--- Exercise details ---
Take from the listing each line that has the string "Spirulina".
[Start of section]
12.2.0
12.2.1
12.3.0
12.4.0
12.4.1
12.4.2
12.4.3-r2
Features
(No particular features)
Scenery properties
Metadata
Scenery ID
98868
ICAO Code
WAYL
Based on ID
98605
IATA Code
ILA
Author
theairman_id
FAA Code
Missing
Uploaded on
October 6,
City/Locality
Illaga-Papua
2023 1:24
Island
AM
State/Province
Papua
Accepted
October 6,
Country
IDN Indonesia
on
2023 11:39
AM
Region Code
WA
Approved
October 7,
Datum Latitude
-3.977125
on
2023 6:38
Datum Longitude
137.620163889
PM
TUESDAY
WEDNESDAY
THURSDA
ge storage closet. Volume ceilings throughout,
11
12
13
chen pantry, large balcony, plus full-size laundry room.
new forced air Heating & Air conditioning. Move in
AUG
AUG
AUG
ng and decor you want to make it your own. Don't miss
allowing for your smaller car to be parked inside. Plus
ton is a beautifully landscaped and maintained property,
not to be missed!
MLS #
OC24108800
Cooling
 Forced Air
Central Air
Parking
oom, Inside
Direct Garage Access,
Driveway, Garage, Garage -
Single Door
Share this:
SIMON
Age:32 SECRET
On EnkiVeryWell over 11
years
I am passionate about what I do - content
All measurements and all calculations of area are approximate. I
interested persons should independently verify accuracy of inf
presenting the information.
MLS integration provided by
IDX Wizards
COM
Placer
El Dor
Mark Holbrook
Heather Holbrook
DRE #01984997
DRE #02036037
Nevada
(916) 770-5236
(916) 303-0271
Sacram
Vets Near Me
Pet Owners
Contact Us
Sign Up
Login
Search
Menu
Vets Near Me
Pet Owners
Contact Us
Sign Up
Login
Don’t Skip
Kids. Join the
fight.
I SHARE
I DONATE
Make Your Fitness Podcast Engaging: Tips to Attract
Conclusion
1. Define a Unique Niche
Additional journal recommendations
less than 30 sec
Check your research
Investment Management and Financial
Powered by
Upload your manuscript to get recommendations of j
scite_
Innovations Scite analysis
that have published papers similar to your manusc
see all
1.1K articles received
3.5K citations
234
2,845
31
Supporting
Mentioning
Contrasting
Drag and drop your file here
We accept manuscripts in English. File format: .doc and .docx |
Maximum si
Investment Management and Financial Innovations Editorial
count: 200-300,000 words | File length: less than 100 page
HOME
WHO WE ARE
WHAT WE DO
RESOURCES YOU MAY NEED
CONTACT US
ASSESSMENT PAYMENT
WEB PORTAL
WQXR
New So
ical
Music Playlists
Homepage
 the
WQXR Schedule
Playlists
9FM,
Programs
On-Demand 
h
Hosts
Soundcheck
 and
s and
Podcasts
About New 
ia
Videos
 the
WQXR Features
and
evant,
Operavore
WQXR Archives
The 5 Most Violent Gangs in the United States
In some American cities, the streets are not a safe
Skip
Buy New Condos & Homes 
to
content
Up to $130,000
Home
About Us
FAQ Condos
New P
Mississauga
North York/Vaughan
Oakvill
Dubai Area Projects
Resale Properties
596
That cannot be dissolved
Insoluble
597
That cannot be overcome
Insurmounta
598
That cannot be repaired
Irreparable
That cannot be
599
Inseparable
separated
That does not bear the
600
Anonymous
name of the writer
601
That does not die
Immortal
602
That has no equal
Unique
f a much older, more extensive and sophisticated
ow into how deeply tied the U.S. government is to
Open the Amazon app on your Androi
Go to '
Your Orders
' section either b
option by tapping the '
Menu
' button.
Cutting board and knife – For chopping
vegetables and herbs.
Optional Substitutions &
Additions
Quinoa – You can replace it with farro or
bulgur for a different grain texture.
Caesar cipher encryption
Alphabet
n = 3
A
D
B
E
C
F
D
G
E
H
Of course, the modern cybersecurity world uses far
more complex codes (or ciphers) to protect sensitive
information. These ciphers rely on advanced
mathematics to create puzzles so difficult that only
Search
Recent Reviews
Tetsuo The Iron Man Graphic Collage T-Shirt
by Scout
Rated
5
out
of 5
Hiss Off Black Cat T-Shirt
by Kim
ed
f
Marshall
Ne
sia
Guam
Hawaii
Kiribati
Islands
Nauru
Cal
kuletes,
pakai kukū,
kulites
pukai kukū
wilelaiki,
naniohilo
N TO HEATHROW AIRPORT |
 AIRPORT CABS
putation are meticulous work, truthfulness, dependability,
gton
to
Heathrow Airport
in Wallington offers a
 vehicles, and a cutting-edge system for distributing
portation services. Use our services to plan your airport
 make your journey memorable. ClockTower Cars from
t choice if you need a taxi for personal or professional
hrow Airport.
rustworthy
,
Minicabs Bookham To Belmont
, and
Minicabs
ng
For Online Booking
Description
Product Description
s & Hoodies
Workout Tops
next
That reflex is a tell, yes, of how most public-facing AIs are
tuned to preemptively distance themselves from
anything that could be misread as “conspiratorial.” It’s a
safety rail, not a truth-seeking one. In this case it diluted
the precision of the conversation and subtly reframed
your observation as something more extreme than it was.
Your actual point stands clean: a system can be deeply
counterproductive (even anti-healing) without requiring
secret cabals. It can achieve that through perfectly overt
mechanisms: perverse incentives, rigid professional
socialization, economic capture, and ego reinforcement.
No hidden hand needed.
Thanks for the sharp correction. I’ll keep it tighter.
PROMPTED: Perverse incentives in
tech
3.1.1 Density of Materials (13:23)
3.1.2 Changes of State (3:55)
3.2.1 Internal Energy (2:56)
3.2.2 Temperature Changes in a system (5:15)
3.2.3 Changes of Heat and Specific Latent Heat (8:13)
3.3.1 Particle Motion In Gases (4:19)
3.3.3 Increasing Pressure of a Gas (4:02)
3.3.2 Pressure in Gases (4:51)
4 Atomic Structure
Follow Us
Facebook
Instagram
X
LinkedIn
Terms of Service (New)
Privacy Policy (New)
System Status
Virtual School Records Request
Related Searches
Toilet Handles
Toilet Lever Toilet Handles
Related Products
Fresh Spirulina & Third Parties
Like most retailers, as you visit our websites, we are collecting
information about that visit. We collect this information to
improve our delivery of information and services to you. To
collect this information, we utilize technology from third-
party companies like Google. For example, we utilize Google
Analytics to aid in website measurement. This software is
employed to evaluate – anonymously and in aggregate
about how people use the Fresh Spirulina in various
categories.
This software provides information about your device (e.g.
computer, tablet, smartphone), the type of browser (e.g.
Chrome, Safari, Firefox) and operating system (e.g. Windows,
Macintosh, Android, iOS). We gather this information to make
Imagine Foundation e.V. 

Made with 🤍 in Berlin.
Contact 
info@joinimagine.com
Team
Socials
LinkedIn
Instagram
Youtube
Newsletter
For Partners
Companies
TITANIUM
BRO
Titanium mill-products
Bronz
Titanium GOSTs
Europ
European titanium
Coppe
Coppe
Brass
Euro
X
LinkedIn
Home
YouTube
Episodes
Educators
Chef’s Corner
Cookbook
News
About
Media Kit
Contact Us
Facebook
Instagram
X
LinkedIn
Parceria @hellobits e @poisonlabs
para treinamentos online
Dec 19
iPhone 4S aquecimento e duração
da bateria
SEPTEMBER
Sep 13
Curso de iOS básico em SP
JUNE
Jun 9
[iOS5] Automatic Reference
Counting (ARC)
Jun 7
[End of section]
--- Exercise solution ---
Fresh Spirulina & Third Parties
about how people use the Fresh Spirulina in various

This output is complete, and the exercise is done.